Header AD

When It Comes to Painful Emotions, Don’t Think — Just Feel

 



Five words was all it took to break through the blockade that surrounded my heart, freeing it to feel legitimate pain and eventually inspiring it to let go:


Some things are just sad.


A wise friend said this to me over dinner six months after I, at age 33, had suffered two unexpected and rare heart attacks in one week. The sadness he was referring to was not only the malaise that surrounded my subsequent loss of health, heart function, and confidence about life as I had known it. It was also a cloud that settled after I heard the added news that I should never get pregnant, thanks to the condition that caused my heart attacks—spontaneous coronary arterial dissection (SCAD)—in the first place.


Benevolent honesty is a way to be gentle with ourselves (and others) as we (or they) absorb painful realities.


SCADs are the leading cause of heart attacks in women under 50, and they often occur in “perfectly healthy” women (like I was) who are pregnant or postpartum (which I wasn’t). That my body wanted to do this twice when I wasn’t pregnant, the doctors said, would make the chance of it happening again if I was pregnant “astronomically high,” and the impact would almost certainly be “life changing or life ending.”


My friend’s head shifted slightly as he spoke the words. His voice was soft but steady, and his gaze kind yet intentional. There was no mincing of words, psychospiritual fanfare, upbeat suggestions of alternative scenarios, or positive spin. He was simply engaging in what I’ve come to call “benevolent honesty” — a kind of mindful, clear-eyed, no-exaggeration way of handling challenge or loss. He offered his with a present-focused, embodied kindness and compassion. Benevolent honesty is a way to be gentle with ourselves (and others) as we (or they) absorb painful realities.
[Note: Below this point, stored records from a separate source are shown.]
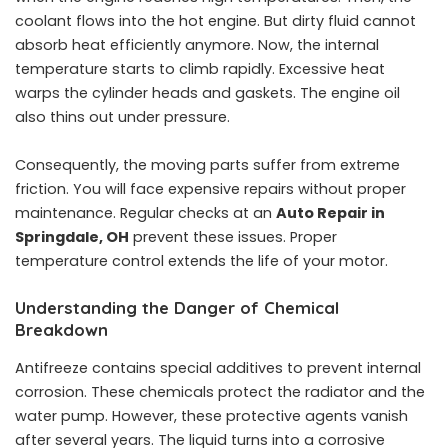
coolant flows into the hot engine. But dirty fluid cannot
absorb heat efficiently anymore. Now, the internal
temperature starts to climb rapidly. Excessive heat
warps the cylinder heads and gaskets. The engine oil
also thins out under pressure.
Consequently, the moving parts suffer from extreme
friction. You will face expensive repairs without proper
maintenance. Regular checks at an
Auto Repair in
Springdale, OH
prevent these issues. Proper
temperature control extends the life of your motor.
Understanding the Danger of Chemical
Breakdown
Antifreeze contains special additives to prevent internal
corrosion. These chemicals protect the radiator and the
water pump. However, these protective agents vanish
after several years. The liquid turns into a corrosive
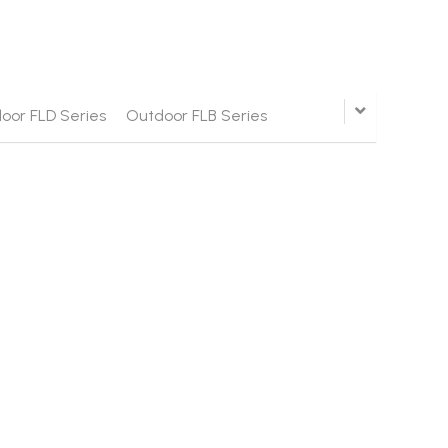
oor FLD Series
Outdoor FLB Series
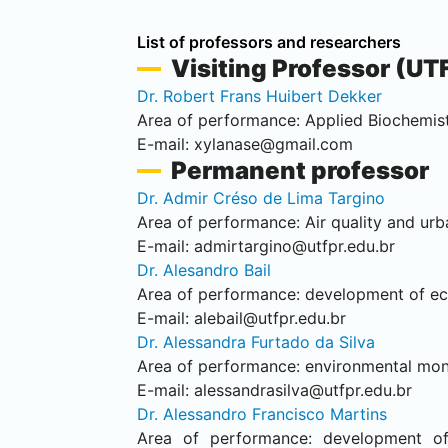
List of professors and researchers
Visiting Professor (UT
Dr. Robert Frans Huibert Dekker
Area of performance: Applied Biochemist
E-mail:
xylanase@gmail.com
Permanent
professor
Dr. Admir Créso de Lima Targino
Area of performance: Air quality and urb
E-mail:
admirtargino@utfpr.edu.br
Dr. Alesandro Bail
Area of performance: development of eco-
E-mail:
alebail@utfpr.edu.br
Dr. Alessandra Furtado da Silva
Area of performance: environmental monit
E-mail:
alessandrasilva@utfpr.edu.br
Dr. Alessandro Francisco Martins
Area of performance: development of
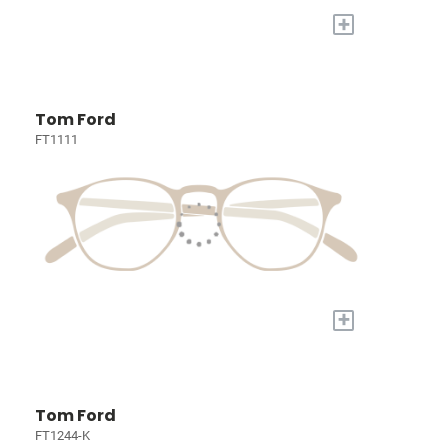
+
Tom Ford
FT1111
+
Tom Ford
FT1244-K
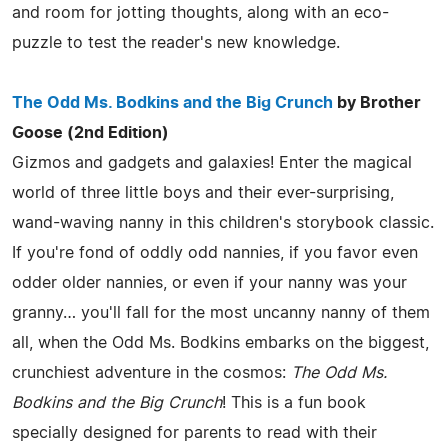
and room for jotting thoughts, along with an eco-
puzzle to test the reader's new knowledge.
The Odd Ms. Bodkins and the Big Crunch
by Brother
Goose (2nd Edition)
Gizmos and gadgets and galaxies! Enter the magical
world of three little boys and their ever-surprising,
wand-waving nanny in this children's storybook classic.
If you're fond of oddly odd nannies, if you favor even
odder older nannies, or even if your nanny was your
granny… you'll fall for the most uncanny nanny of them
all, when the Odd Ms. Bodkins embarks on the biggest,
crunchiest adventure in the cosmos:
The Odd Ms.
Bodkins and the Big Crunch
! This is a fun book
specially designed for parents to read with their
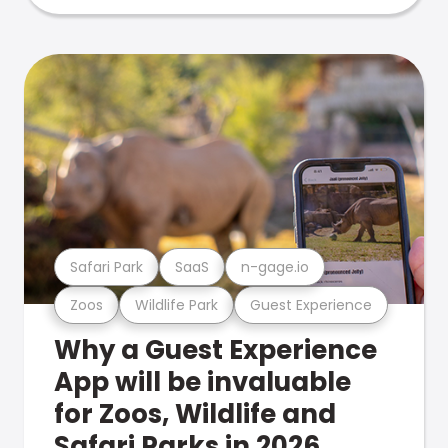
Safari Park
SaaS
n-gage.io
Zoos
Wildlife Park
Guest Experience
Why a Guest Experience
App will be invaluable
for Zoos, Wildlife and
Safari Parks in 2026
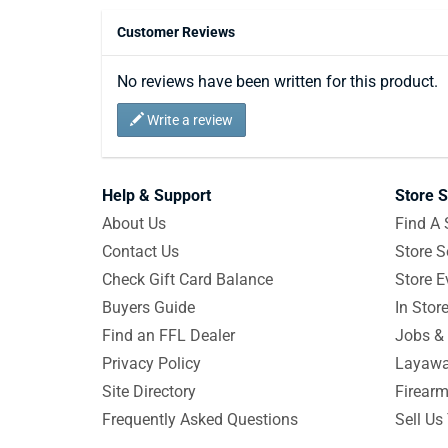
Customer Reviews
No reviews have been written for this product.
Write a review
Help & Support
Store S
About Us
Find A 
Contact Us
Store S
Check Gift Card Balance
Store E
Buyers Guide
In Stor
Find an FFL Dealer
Jobs & 
Privacy Policy
Layawa
Site Directory
Firearm
Frequently Asked Questions
Sell Us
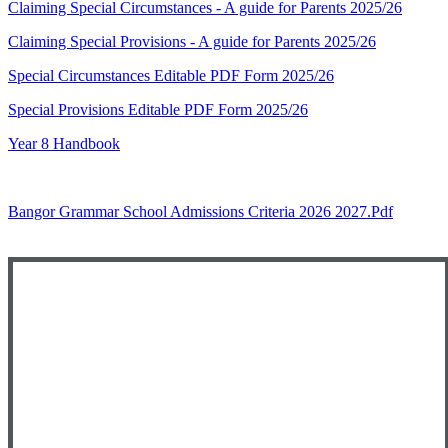
Claiming Special Circumstances - A guide for Parents 2025/26
Claiming Special Provisions - A guide for Parents 2025/26
Special Circumstances Editable PDF Form 2025/26
Special Provisions Editable PDF Form 2025/26
Year 8 Handbook
Bangor Grammar School Admissions Criteria 2026 2027.pdf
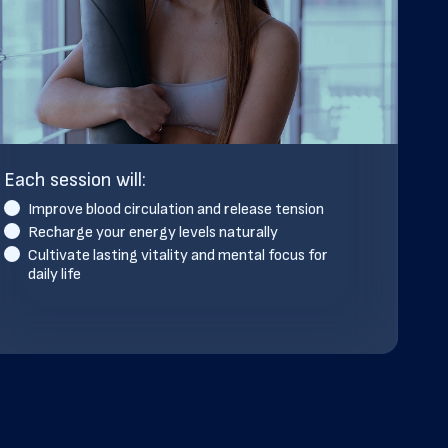
Each session will:
Improve blood circulation and release tension
Recharge your energy levels naturally
Cultivate lasting vitality and mental focus for
daily life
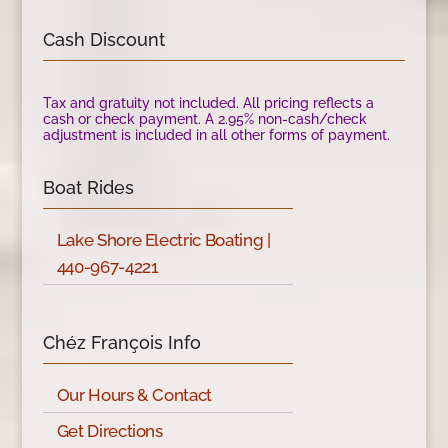
Cash Discount
Tax and gratuity not included. All pricing reflects a
cash or check payment. A 2.95% non-cash/check
adjustment is included in all other forms of payment.
Boat Rides
Lake Shore Electric Boating |
440-967-4221
Chéz François Info
Our Hours & Contact
Get Directions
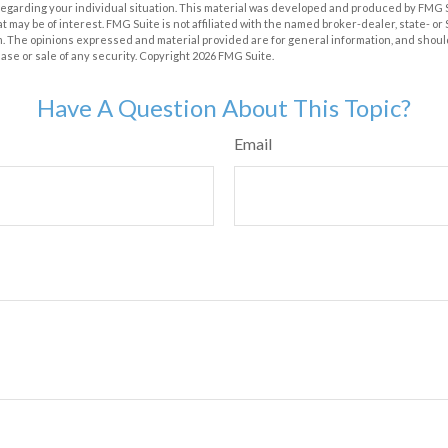
 regarding your individual situation. This material was developed and produced by FMG 
at may be of interest. FMG Suite is not affiliated with the named broker-dealer, state- o
m. The opinions expressed and material provided are for general information, and shoul
hase or sale of any security. Copyright
2026 FMG Suite.
Have A Question About This Topic?
Email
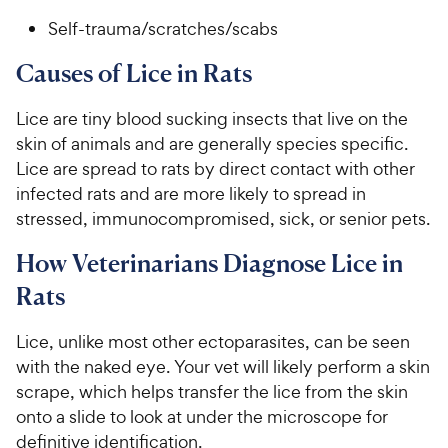
Self-trauma/scratches/scabs
Causes of Lice in Rats
Lice are tiny blood sucking insects that live on the
skin of animals and are generally species specific.
Lice are spread to rats by direct contact with other
infected rats and are more likely to spread in
stressed, immunocompromised, sick, or senior pets.
How Veterinarians Diagnose Lice in
Rats
Lice, unlike most other ectoparasites, can be seen
with the naked eye. Your vet will likely perform a skin
scrape, which helps transfer the lice from the skin
onto a slide to look at under the microscope for
definitive identification.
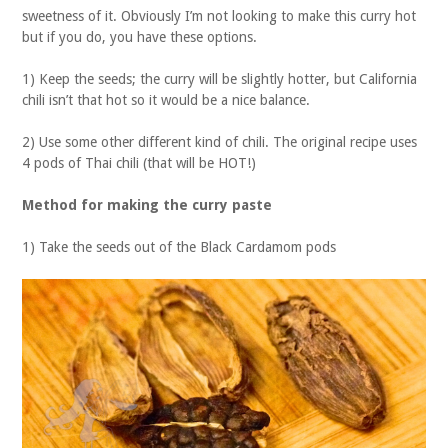
sweetness of it. Obviously I’m not looking to make this curry hot
but if you do, you have these options.
1) Keep the seeds; the curry will be slightly hotter, but California
chili isn’t that hot so it would be a nice balance.
2) Use some other different kind of chili. The original recipe uses
4 pods of Thai chili (that will be HOT!)
Method
for making the curry paste
1) Take the seeds out of the Black Cardamom pods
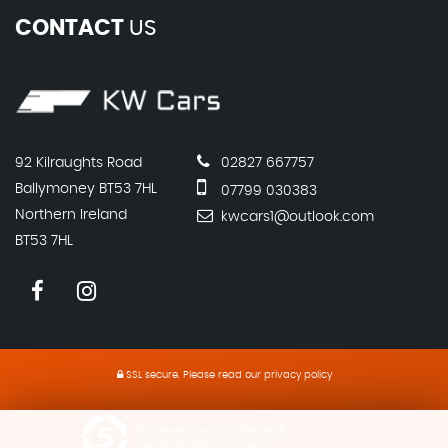
CONTACT
US
92 Kilraughts Road
02827 667757
Ballymoney BT53 7HL
07799 030383
Northern Ireland
kwcars1@outlook.com
BT53 7HL
SSL secure.
Please read our
privacy policy
Powered by Car Dealer 5
CAR DEALER WEBSITES - SYMPHONY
As a therapist, clinical ethicist, and trauma researcher, I know well that absorbing painful realities is not something we humans easily do; we tend to avoid being in our bodies unless it feels good. After two heart attacks at an uncommonly young age, for no identifiable reason, being in my body felt pretty scary and uncomfortable. That it would also be denied the chance to bear a child only compounded that discomfort.


Whether we do it out of instinct or at the advice of therapists, often our first-line strategies for dealing with sadness, grief, or trauma are “neck up” — meaning thought- or mind-based. For instance, until that dinner with my friend, I had been processing all “sad news” by trying to leverage aspects of my psychotherapy training, namely restructuring my thoughts about the situation in the hopes of helping me move forward. “What doesn’t kill you makes you stronger,” I often reminded myself, as if trying to squeeze drops of resilience from my soul’s dry sponge. I reached for “there’s always adoption or surrogacy,” echoing well-intended friends and family.


“Knowing that pregnancy can cause these heart attacks is a blessing,” I affirmed bleakly on one especially dark night, “because it may have saved my life.” For months, I relentlessly kept trying to conjure rational reasons to explain away the painful emotions that were gripping me from somewhere beneath my shoulders. But the temporary dopamine shot of “feel better” (I never quite made it to “feel good”) that this mind strategy occasionally provided did little to reconcile the lingering body and soul feelings of sadness and grief.


Cognitive elusion and the science of distress


Benevolent honesty is an alternative to what I call “cognitive elusion,” the tendency to escape into our head as a way to avoid painful emotions, concerns, and anxieties and/or heal old traumas by doggedly trying to rationalize or explain them away. Cognitive elusion is a “discomfort detour” that often results in a “resilience roadblock” for one simple reason: Distress affects much more than our thoughts.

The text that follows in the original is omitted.